Percutaneous mitral valve procedures for repair and replacement are also new in the guidelines however as weak recommendations based on low quality of evidence.

In contrast, transcutaneous aortic value implantation (TAVI) for patients with severe aortic stenosis and heart failure at intermediate to high operative mortality risk, and deemed suitable for TAVI following assessment by a heart team, has been given a strong recommendation based on high quality RCTs.

The guidelines also made a strong recommendation to consider catheter ablation in patients with LVEF ≤35% who present with recurrent atrial fibrillation to decrease mortality and hospitalisation.

Multidisciplinary models of care get the nod

 Associate Professor Atherton said the guidelines acknowledged Australia’s geographical context by recommending multidisciplinary telemonitoring or telephone support programs for patients where access to face-to-face programs was limited.
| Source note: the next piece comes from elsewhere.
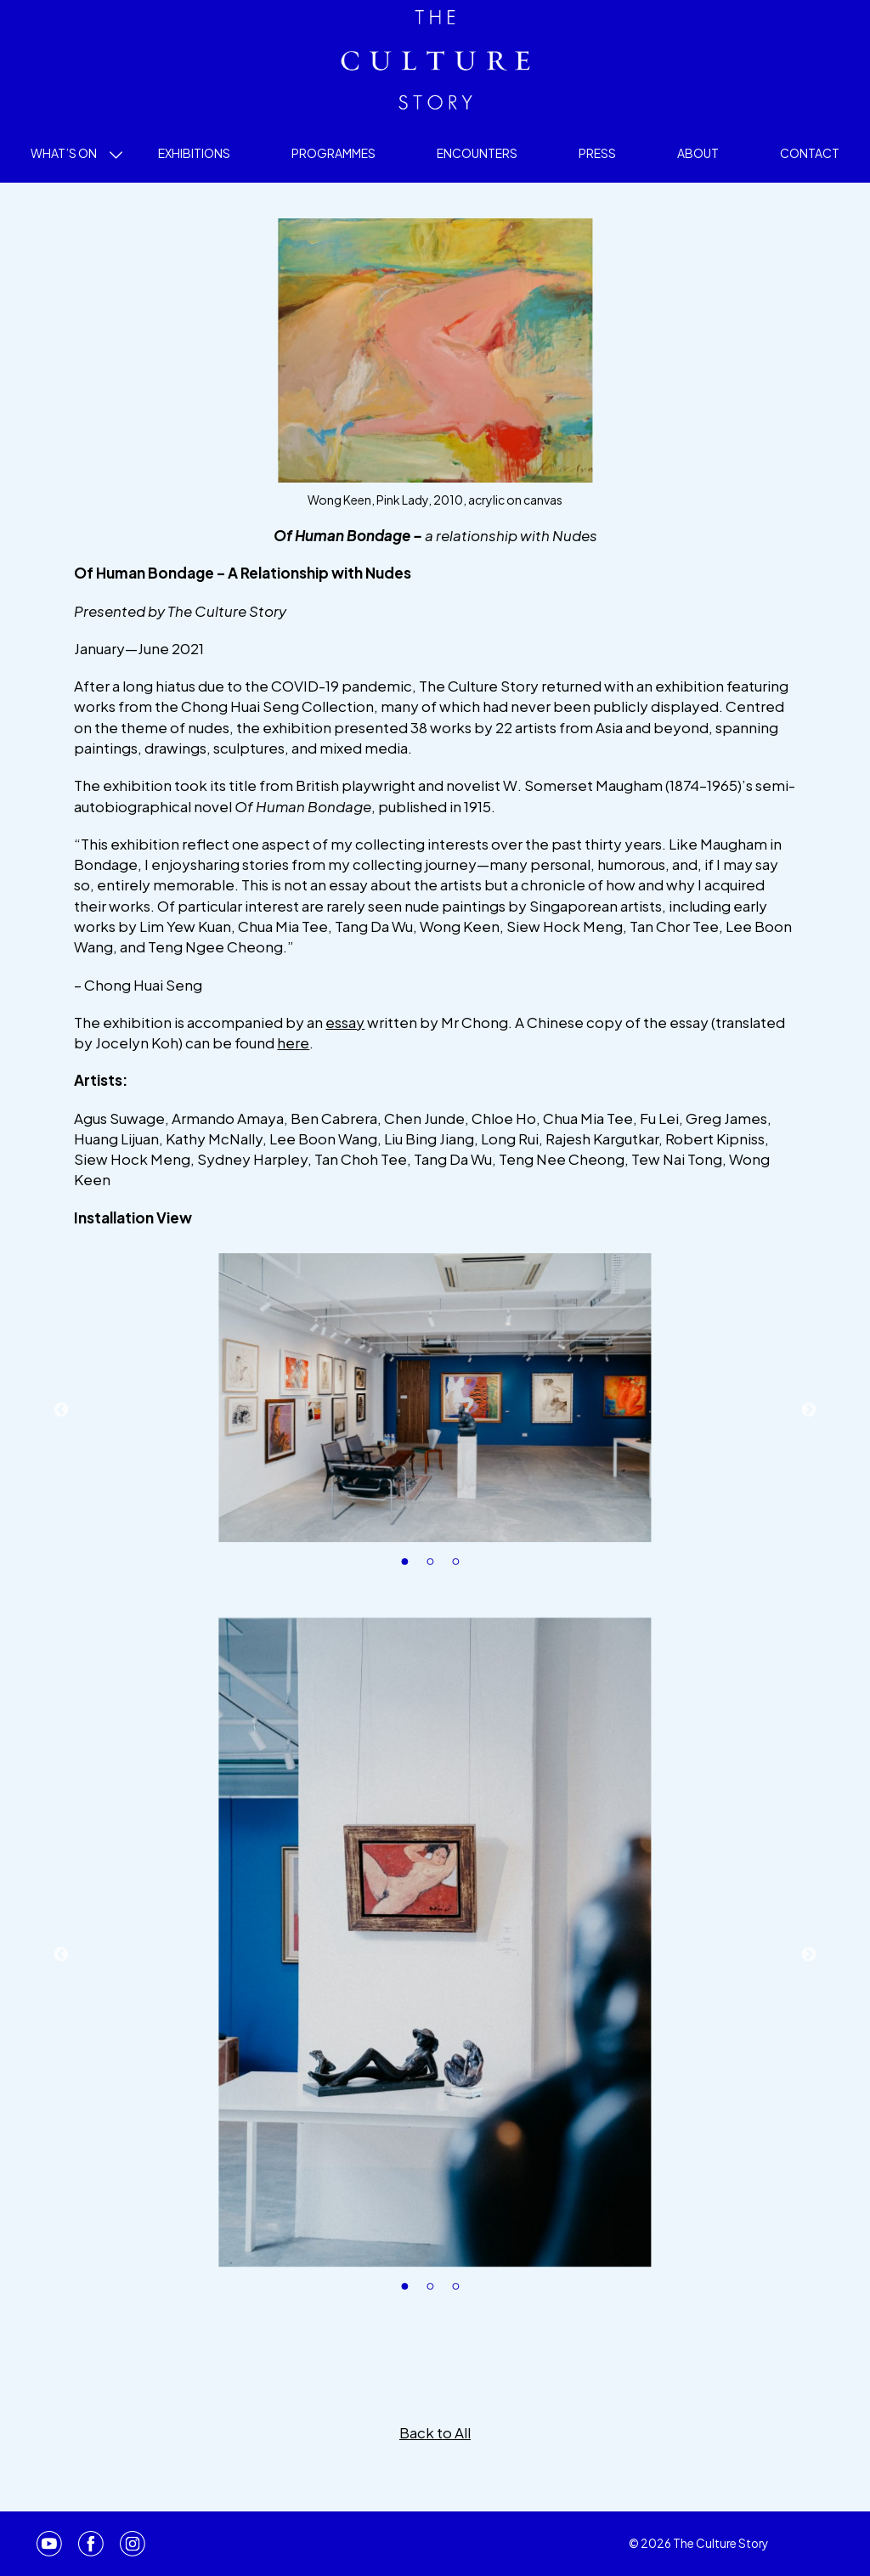 Image resolution: width=870 pixels, height=2576 pixels. What do you see at coordinates (344, 1022) in the screenshot?
I see `essay` at bounding box center [344, 1022].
“We also thought the evidence was sufficiently strong to include a recommendation regarding nurse-led medication titration and this has been particularly in beta-blockers but we also have evidence in a Cochrane Review that this approach in patients who have not achieved target with neurohormonal antagonists can improve clinical outcomes including hospitalisations.”

 The guidelines also made a strong recommendation for the involvement of palliative care early in the trajectory towards end-stage heart failure to alleviate symptoms, improve quality of life and decrease hospitalisation.

Perspectives and praise

Professor Anthony Coats, president-elect of the Heart Failure Association of the ESC, said the Australian guidelines were a ‘fantastic piece of work and the most up to date analysis of the evidence we have’.
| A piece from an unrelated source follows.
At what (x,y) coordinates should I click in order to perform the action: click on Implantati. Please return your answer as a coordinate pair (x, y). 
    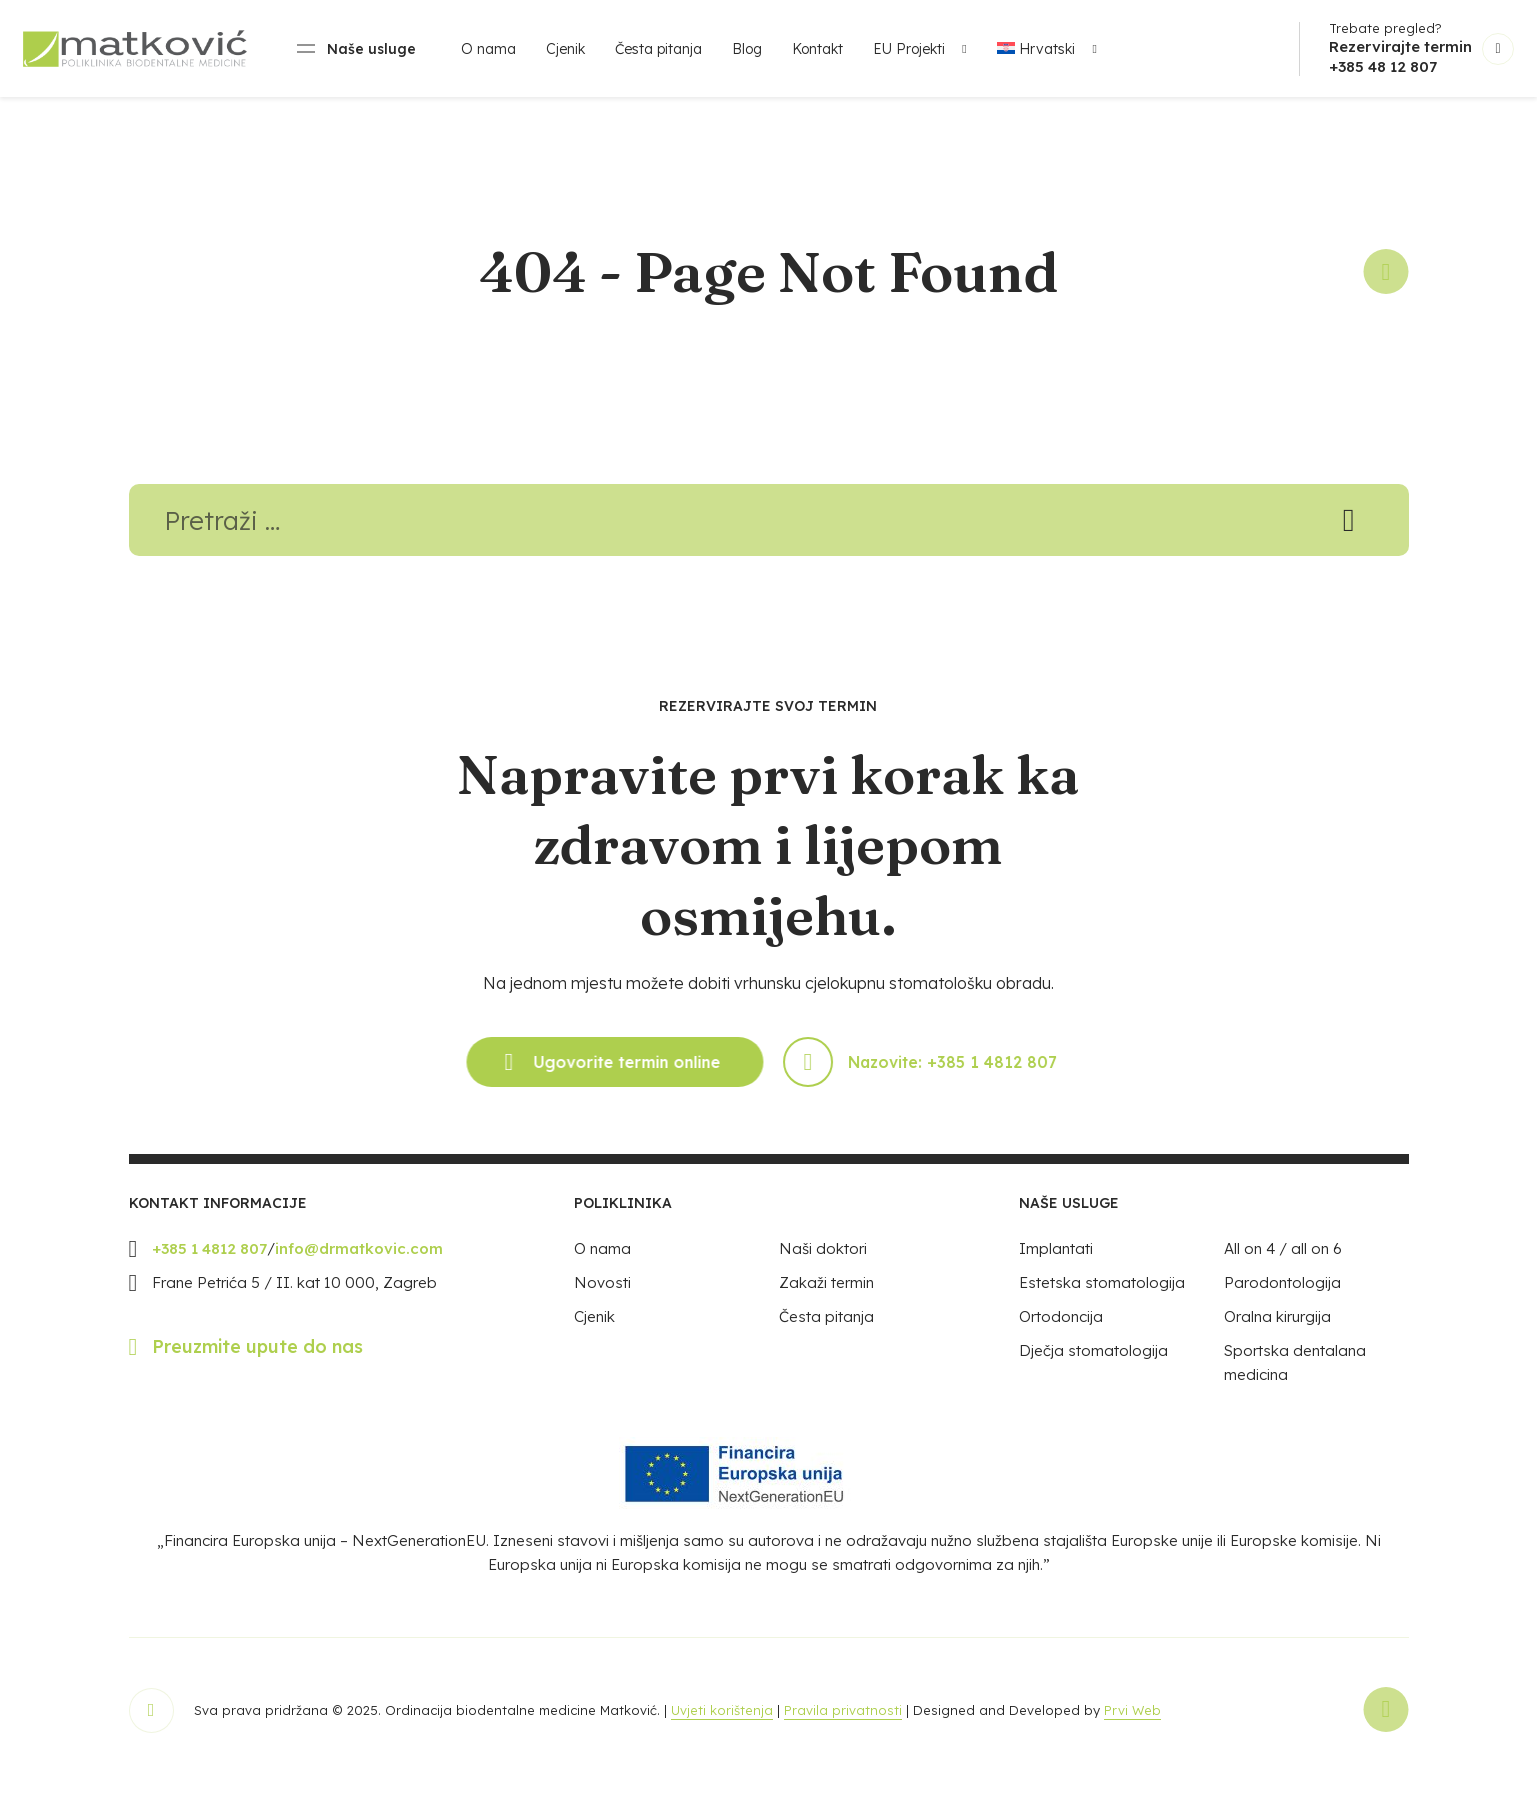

Subtle differences between ESC and Australian guidelines perhaps reflected the fact that the European document was written only by cardiologists whereas the Australian working group was multidisciplinary.

He said the ESC also used their own experts to perform the literature reviews whereas Australia had outsourced pre-specified searches.
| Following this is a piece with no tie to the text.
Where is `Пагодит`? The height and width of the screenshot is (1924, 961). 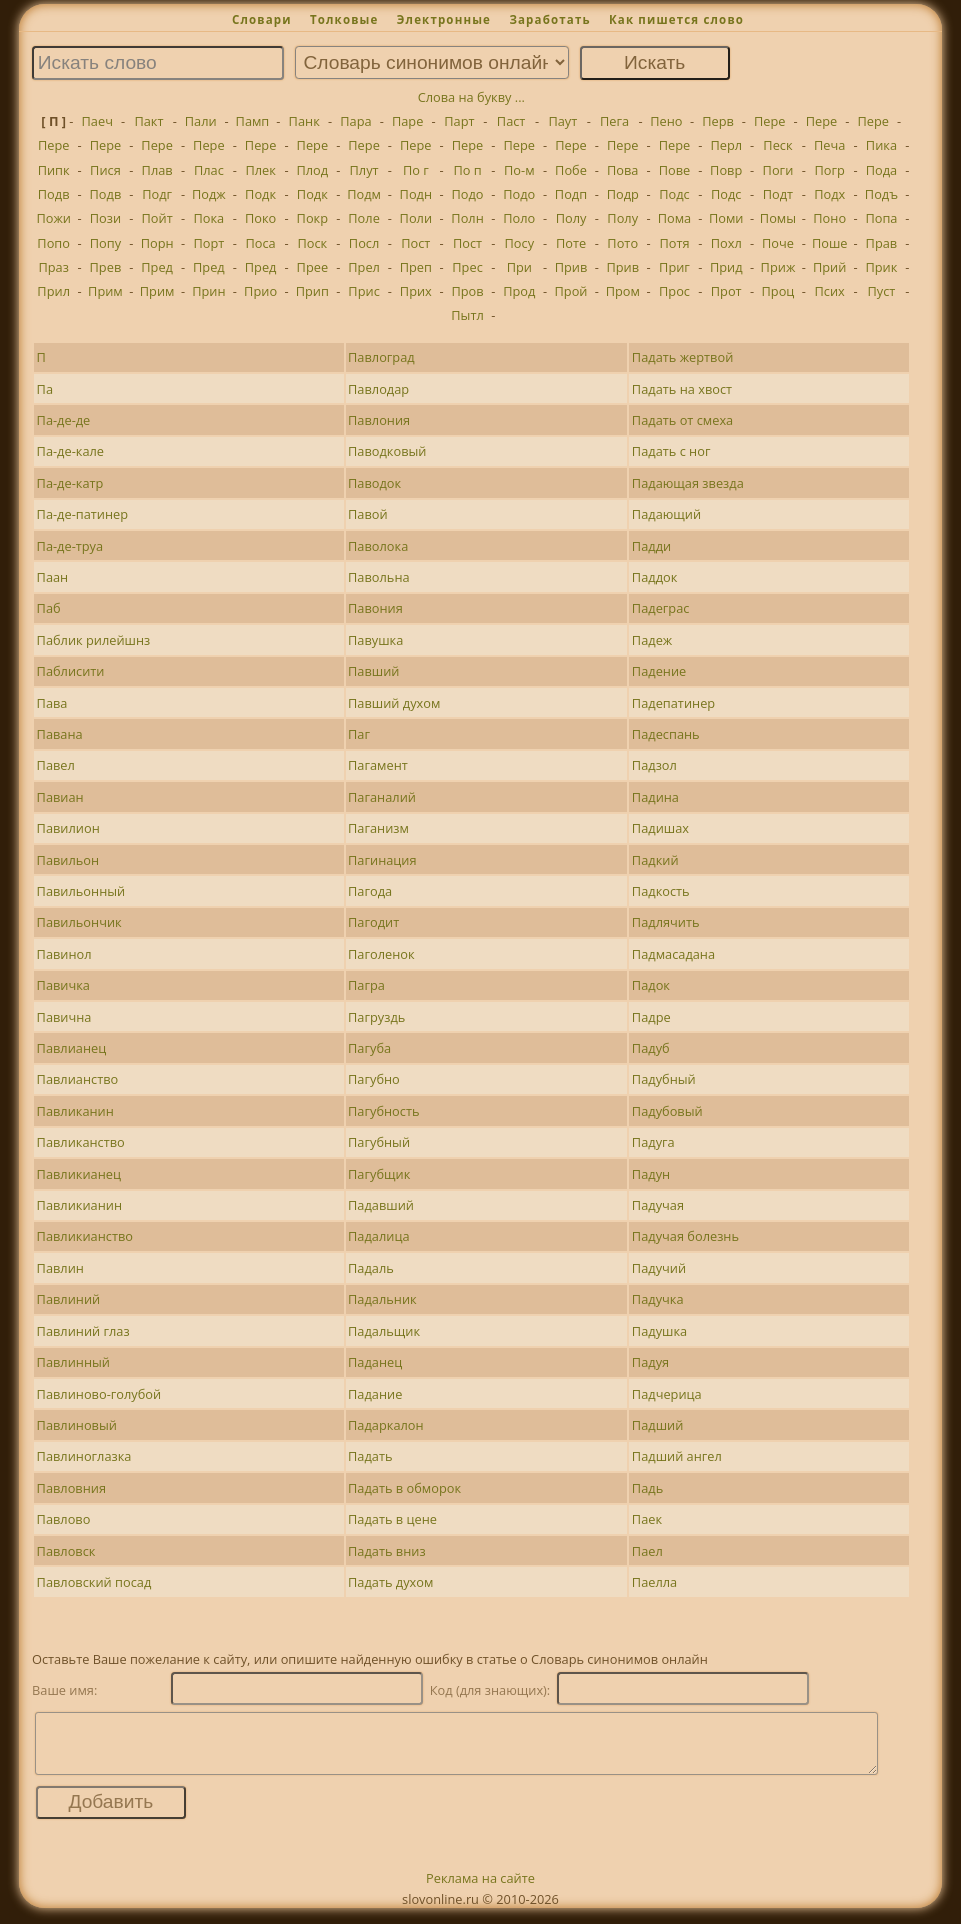
Пагодит is located at coordinates (373, 922).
“There is an argument for having that objectivity.”

He added he did not see Europe moving away from their mid-range ejection fraction category.

Professor Javed Butler, from the University of Mississippi in the US, praised the Australian guidelines for being written for practising clinicians rather than ‘guideline junkies’.

He particularly complimented the Australian guidelines for including recommendations on recovered ejection fraction, and the clarity of language and algorithms.

Differences between US and Australian guidelines were largely temporal and otherwise due to the respective balance of rationalists versus empiricists on guideline working groups, he said.